Last week I started a new way of eating. My last pop was last Sunday-- so it has been a week. Anyone who has ever been close to me knows I am a huge pop drinker. I have tried to cut pop out of my life numerous times, and I really don't think I have ever gone this long without having any. I am drinking coffee still... so not cutting out caffeine completely, but all of that sugar and empty calories from pop. I have also been eating more complex carbs, less salt, and less sugar. I am only down 3 lbs in one week... my next step is working out more. UGH. I wish I had a trainer to kick my butt.

Let's see... conferences on Thursday night-- last one of the year = no kids on Friday at work, and only a half day. I hope this week goes fast.

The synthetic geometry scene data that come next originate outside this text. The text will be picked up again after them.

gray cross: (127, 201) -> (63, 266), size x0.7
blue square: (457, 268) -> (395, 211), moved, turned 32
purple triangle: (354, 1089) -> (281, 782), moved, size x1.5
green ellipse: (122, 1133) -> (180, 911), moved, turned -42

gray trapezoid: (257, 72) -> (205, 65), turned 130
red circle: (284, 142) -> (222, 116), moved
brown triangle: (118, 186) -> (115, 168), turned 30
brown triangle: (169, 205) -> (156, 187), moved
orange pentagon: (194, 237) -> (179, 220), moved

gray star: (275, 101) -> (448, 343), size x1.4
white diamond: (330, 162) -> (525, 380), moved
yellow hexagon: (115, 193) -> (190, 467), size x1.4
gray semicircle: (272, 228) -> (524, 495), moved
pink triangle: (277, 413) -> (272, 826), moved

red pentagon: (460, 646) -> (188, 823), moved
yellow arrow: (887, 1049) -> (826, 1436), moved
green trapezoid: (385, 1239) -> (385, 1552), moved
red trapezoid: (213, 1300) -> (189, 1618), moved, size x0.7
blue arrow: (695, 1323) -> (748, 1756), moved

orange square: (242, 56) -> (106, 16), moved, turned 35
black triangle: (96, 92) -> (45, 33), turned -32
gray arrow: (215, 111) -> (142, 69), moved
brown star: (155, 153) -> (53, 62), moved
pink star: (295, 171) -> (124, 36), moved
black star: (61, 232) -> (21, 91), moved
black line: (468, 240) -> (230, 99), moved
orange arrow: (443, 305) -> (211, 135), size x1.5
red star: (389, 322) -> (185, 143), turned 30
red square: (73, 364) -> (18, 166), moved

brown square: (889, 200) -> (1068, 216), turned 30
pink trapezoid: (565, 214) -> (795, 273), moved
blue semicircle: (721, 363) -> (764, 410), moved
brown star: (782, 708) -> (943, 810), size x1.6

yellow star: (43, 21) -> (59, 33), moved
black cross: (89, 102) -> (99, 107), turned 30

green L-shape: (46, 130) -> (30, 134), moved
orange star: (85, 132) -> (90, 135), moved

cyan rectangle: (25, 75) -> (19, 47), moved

Happy Monday to all and any of you that still read my posts!

Tuesday, April 13, 2010

I don't know why....

I had the urge to write out what I am feeling... so here I am. I have had probably the best week since we have lost Elizabeth- in terms of controling my feelings. However, for some reason, today I am struggling to get through the day. I just keep thinking about how unfair it is. Unfair that anyone needs to go through something like this. I begin to get down and I begin to think how many lows there have been in my life in the last 4-5 years. Dan would remind me of all the good things- like him :), but even my doctor gave some figure about how for every negative that you experience, it often takes 5 positives to compensate for it.

I want some good karma. I want to hold a baby, MY baby, in my arms. I wonder what Elizabeth's life would have been, had this stupid, stupid, thing not happened. I think about watching her play soccer, taking her to the lake, her grabbing the dogs tails. All of the things I imagined, never being able to do those things with her. Then I begin to wonder, will I ever experience that with my child- will i ever have one? Will Dan and I have a healthy baby? I don't care who you are, you can't guarantee that we will. Therefore, until that day comes, I will worry about it. I am just trying to manage the amount of time these thoughts consume on a daily basis, and how I allow them to affect my day. This is what I am getting better at, but for some reason, really struggling with today. It may be due to my lack of sleep the last couple of nights... or just because I am having a bad day, and I am allowed to have them!

I know it has been a while, and like I have said before, I have no idea if anyone is still reading this. I just needed to get my thoughts out. I need God to help me stay strong. Despite all of the crummy things that have happened, I have faith that He will continue to help me through this.